CRISPR Integration with Lentiviral Vectors (LV)

The single-stranded RNA spherical virus known as lentivirus (LV) can transduce both non-dividing and proliferating cells. To reduce the amount of live virus particles that form inside cells, modern LV systems split important genes into three plasmids. Since LV integrates into the host genome as a retrovirus and can pseudotype with different viral proteins to enable engineered cellular tropism, there is a chance that insertional mutagenesis will occur unintentionally off-target, which is something to take into account in CRISPR applications.

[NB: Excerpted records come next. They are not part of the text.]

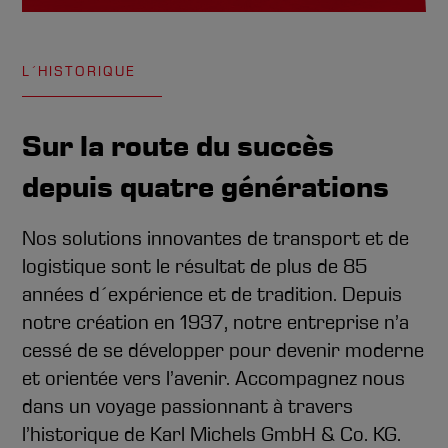
L´HISTORIQUE
Sur la route du succès
depuis quatre générations
Nos solutions innovantes de transport et de
logistique sont le résultat de plus de 85
années d´expérience et de tradition. Depuis
notre création en 1937, notre entreprise n’a
cessé de se développer pour devenir moderne
et orientée vers l’avenir. Accompagnez nous
dans un voyage passionnant à travers
l’historique de Karl Michels GmbH & Co. KG.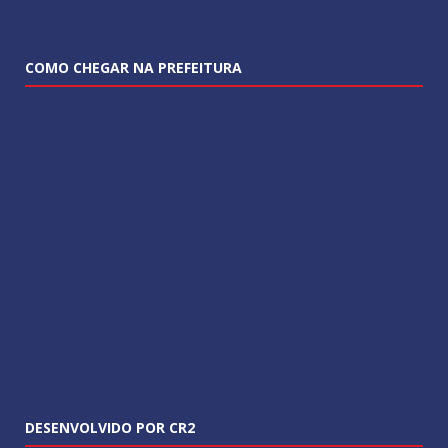
COMO CHEGAR NA PREFEITURA
DESENVOLVIDO POR CR2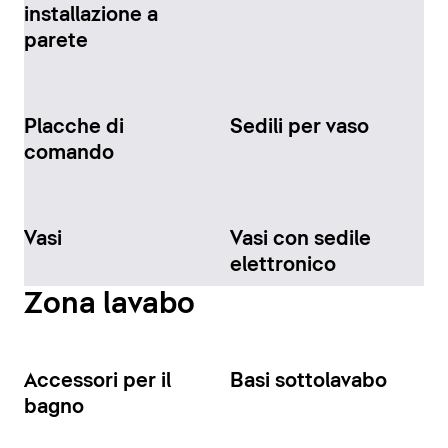
installazione a
parete
Placche di
Sedili per vaso
comando
Vasi
Vasi con sedile
elettronico
Zona lavabo
Accessori per il
Basi sottolavabo
bagno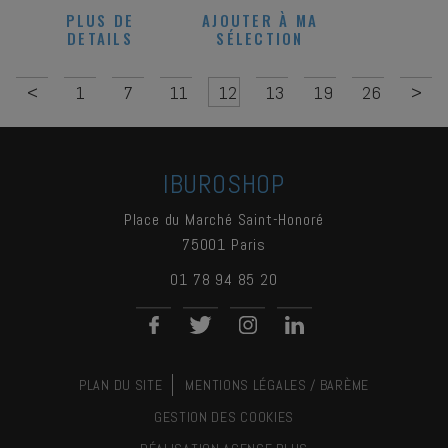
PLUS DE
AJOUTER À MA
DETAILS
SÉLECTION
<
1
7
11
12
13
19
26
>
IBUROSHOP
Place du Marché Saint-Honoré
75001
Paris
01 78 94 85 20
PLAN DU SITE
MENTIONS LÉGALES / BARÈME
GESTION DES COOKIES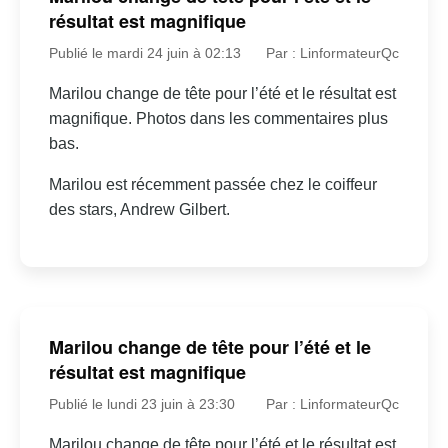
résultat est magnifique
Publié le mardi 24 juin à 02:13
Par : LinformateurQc
Marilou change de tête pour l’été et le résultat est
magnifique. Photos dans les commentaires plus
bas.
Marilou est récemment passée chez le coiffeur
des stars, Andrew Gilbert.
Marilou change de tête pour l’été et le
résultat est magnifique
Publié le lundi 23 juin à 23:30
Par : LinformateurQc
Marilou change de tête pour l’été et le résultat est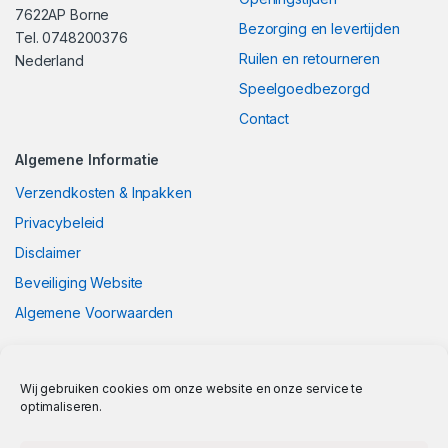
7622AP Borne
Bezorging en levertijden
Tel. 0748200376
Ruilen en retourneren
Nederland
Speelgoedbezorgd
Contact
Algemene Informatie
Verzendkosten & Inpakken
Privacybeleid
Disclaimer
Beveiliging Website
Algemene Voorwaarden
Wij gebruiken cookies om onze website en onze service te
optimaliseren.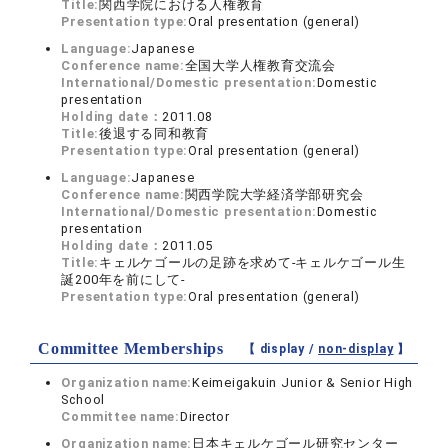
Title:
関西学院における人権教育
Presentation type:
Oral presentation (general)
Language:
Japanese
Conference name:
全国大学人権教育交流会
International/Domestic presentation:
Domestic
presentation
Holding date：
2011.08
Title:
後退する同和教育
Presentation type:
Oral presentation (general)
Language:
Japanese
Conference name:
関西学院大学経済学部研究会
International/Domestic presentation:
Domestic
presentation
Holding date：
2011.05
Title:
キェルケゴールの足跡を求めて-キェルケゴール生
誕200年を前にして-
Presentation type:
Oral presentation (general)
Committee Memberships
【 display /
non-display
】
Organization name:
Keimeigakuin Junior & Senior High
School
Committee name:
Director
Organization name:
日本キェルケゴール研究センター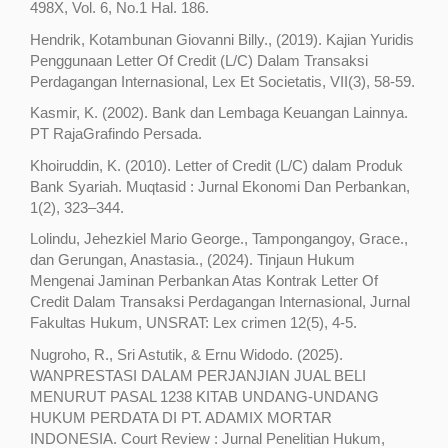
498X, Vol. 6, No.1 Hal. 186.
Hendrik, Kotambunan Giovanni Billy., (2019). Kajian Yuridis
Penggunaan Letter Of Credit (L/C) Dalam Transaksi
Perdagangan Internasional, Lex Et Societatis, VII(3), 58-59.
Kasmir, K. (2002). Bank dan Lembaga Keuangan Lainnya.
PT RajaGrafindo Persada.
Khoiruddin, K. (2010). Letter of Credit (L/C) dalam Produk
Bank Syariah. Muqtasid : Jurnal Ekonomi Dan Perbankan,
1(2), 323–344.
Lolindu, Jehezkiel Mario George., Tampongangoy, Grace.,
dan Gerungan, Anastasia., (2024). Tinjaun Hukum
Mengenai Jaminan Perbankan Atas Kontrak Letter Of
Credit Dalam Transaksi Perdagangan Internasional, Jurnal
Fakultas Hukum, UNSRAT: Lex crimen 12(5), 4-5.
Nugroho, R., Sri Astutik, & Ernu Widodo. (2025).
WANPRESTASI DALAM PERJANJIAN JUAL BELI
MENURUT PASAL 1238 KITAB UNDANG-UNDANG
HUKUM PERDATA DI PT. ADAMIX MORTAR
INDONESIA. Court Review : Jurnal Penelitian Hukum,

Using Adeno-Associated Viruses (AAV) to Enhance CRISPR Genes

Adeno-associated viruses (AAVs) have shown minimal immunogenicity and toxicity in animal research, which qualifies them for use in gene augmentation therapy clinical trials on humans. AAV DNA is primarily episomal; integrations into particular chromosomal regions are safe and promote long-term gene expression in proliferating cells. Because AAV DNA is episomal and can transduce different cell types effectively, it is a desirable vector for CRISPR-mediated gene augmentation.